The Razer Blade has never looked better. The laptop ($2,599 as tested; $1,899 to start) has gone through a complete redesign that's made it thinner and sleeker than ever, with thin bezels around a 15-inch display, a massive touchpad and, of course, a colorful keyboard with Razer's Chroma lighting running on the latest version of Razer Synapse. You also get longer battery life than competing machines provide. But I wish the screen were brighter, and the thinner design means a keyboard with less travel. Overall, however, the new Blade looks as good as it performs.
Razer has completely retooled the look of the Blade, and it really is drop-dead gorgeous. The corners are slightly more squared off, giving it an edgier look (no pun intended) that's still classy. The chassis is still black aluminum, but Razer's green, tri-headed-snake icon is still the lower-back tattoo of laptop logos, and its presence here does kill some of the elegance.
Lifting the lid reveals a 15.6-inch display with minimal bezel (though there's still enough up top to keep the webcam there), a Chroma-enabled keyboard with RGB lighting flanked by speakers, and a large trackpad on the black aluminum deck.
At 4.6 pounds and 14 x 9.3 x 0.7 inches, the Blade is still portable and svelte. The MSI GS65 Stealth Thin is lighter (4.1 pounds, 14.1 x 9.8 x 0.7 inches), but both the PowerSpec 1510 (6.5 pounds, 15.3 x 10.8 x 1.3 inches) and the Asus ROG Zephyrus M GM501 (5.5 pounds, 15.1 x 10.3 x 0.8 inches) are larger and heavier.
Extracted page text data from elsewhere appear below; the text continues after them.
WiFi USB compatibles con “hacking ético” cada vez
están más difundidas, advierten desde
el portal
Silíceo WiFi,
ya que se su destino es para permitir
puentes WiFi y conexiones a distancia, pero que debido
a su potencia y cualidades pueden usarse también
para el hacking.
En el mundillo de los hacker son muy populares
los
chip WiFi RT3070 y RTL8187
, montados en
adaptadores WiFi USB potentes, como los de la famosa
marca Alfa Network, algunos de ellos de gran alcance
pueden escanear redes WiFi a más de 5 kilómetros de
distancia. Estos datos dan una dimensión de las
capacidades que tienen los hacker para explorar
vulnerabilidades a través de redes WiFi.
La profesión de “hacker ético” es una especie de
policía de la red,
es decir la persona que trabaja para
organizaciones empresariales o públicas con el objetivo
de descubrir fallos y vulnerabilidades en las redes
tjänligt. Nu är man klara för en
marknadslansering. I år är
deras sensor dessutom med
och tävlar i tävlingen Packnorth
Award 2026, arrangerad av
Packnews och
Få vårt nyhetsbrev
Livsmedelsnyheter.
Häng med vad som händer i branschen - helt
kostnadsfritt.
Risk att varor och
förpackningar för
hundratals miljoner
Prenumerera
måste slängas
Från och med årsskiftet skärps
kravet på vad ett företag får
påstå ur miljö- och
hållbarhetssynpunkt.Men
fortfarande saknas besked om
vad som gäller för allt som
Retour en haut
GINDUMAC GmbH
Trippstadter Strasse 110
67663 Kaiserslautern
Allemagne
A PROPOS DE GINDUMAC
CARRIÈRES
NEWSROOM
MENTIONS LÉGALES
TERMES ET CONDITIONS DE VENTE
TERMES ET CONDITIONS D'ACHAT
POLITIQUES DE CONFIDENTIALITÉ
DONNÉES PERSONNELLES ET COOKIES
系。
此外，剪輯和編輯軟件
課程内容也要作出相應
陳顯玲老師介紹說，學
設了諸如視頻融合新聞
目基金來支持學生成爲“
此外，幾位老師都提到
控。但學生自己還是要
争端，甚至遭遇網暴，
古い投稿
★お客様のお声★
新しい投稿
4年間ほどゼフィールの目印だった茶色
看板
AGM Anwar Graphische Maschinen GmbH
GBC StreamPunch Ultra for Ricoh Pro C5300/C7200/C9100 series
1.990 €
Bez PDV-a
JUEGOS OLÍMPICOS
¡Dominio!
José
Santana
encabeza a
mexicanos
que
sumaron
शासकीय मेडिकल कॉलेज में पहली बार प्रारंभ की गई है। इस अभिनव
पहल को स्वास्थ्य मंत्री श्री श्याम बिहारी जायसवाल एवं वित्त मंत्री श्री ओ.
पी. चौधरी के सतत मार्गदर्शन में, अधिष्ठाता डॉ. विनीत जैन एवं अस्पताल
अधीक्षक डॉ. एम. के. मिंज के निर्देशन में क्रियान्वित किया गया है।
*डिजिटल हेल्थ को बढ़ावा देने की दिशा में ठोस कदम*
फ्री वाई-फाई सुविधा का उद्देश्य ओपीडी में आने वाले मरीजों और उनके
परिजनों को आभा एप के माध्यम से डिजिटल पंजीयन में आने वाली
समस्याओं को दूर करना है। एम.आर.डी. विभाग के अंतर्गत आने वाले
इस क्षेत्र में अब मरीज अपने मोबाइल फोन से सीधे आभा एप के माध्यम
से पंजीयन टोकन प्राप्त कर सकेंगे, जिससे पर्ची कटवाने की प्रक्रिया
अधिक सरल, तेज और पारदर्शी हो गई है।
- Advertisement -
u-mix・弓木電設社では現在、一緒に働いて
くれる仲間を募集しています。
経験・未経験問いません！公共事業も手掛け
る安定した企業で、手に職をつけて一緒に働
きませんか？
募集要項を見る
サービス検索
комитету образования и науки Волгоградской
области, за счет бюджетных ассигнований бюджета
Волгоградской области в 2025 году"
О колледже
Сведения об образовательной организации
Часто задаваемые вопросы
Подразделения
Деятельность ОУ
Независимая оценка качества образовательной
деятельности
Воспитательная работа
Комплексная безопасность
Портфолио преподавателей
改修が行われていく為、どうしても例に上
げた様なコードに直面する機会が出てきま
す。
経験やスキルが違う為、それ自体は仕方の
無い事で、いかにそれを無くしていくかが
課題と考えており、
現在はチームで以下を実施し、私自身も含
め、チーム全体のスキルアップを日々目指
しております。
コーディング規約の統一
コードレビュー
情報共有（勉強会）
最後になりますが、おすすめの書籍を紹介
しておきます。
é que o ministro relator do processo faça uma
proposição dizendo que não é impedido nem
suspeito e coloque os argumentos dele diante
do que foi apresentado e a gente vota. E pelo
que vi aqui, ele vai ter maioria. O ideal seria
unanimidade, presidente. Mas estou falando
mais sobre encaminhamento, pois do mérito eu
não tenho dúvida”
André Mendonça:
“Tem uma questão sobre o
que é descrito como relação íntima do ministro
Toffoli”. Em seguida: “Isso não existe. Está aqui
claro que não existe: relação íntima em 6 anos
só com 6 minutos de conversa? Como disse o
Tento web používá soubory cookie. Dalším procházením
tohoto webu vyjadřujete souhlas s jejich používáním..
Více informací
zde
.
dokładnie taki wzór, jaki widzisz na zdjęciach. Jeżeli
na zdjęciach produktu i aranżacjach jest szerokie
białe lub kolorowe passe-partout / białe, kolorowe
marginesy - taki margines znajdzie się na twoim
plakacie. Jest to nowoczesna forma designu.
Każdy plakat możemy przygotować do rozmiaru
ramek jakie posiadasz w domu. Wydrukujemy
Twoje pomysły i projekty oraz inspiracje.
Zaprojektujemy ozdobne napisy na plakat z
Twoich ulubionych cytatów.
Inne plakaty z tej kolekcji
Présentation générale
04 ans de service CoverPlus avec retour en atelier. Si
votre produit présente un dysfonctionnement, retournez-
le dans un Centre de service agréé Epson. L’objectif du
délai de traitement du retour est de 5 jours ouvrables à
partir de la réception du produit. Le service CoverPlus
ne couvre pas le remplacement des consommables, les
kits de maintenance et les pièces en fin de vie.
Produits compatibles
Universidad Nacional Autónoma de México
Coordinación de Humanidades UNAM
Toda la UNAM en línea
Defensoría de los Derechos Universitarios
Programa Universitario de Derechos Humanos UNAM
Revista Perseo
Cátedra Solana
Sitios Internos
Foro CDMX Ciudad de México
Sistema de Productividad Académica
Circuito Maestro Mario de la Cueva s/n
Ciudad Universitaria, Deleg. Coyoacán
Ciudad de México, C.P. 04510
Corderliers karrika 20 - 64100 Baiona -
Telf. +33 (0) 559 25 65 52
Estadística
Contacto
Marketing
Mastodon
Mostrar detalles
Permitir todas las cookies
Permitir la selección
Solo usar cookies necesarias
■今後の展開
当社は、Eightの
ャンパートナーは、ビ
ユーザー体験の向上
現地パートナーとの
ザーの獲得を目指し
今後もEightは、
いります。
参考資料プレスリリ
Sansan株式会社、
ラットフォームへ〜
On the left side of the laptop, there's a pair of USB 3.1 ports, a headphone jack and a power jack. While USB Type-C can't deliver enough power for a gaming notebook, Razer's proprietary adapter is a similar shape and is reversible, which I appreciated. The right side of the laptop has a Thunderbolt 3 port (which you could plug into a graphics amp, if you so choose), a USB 3.1 port, HDMI output, a mini DisplayPort and a Kensington lock slot.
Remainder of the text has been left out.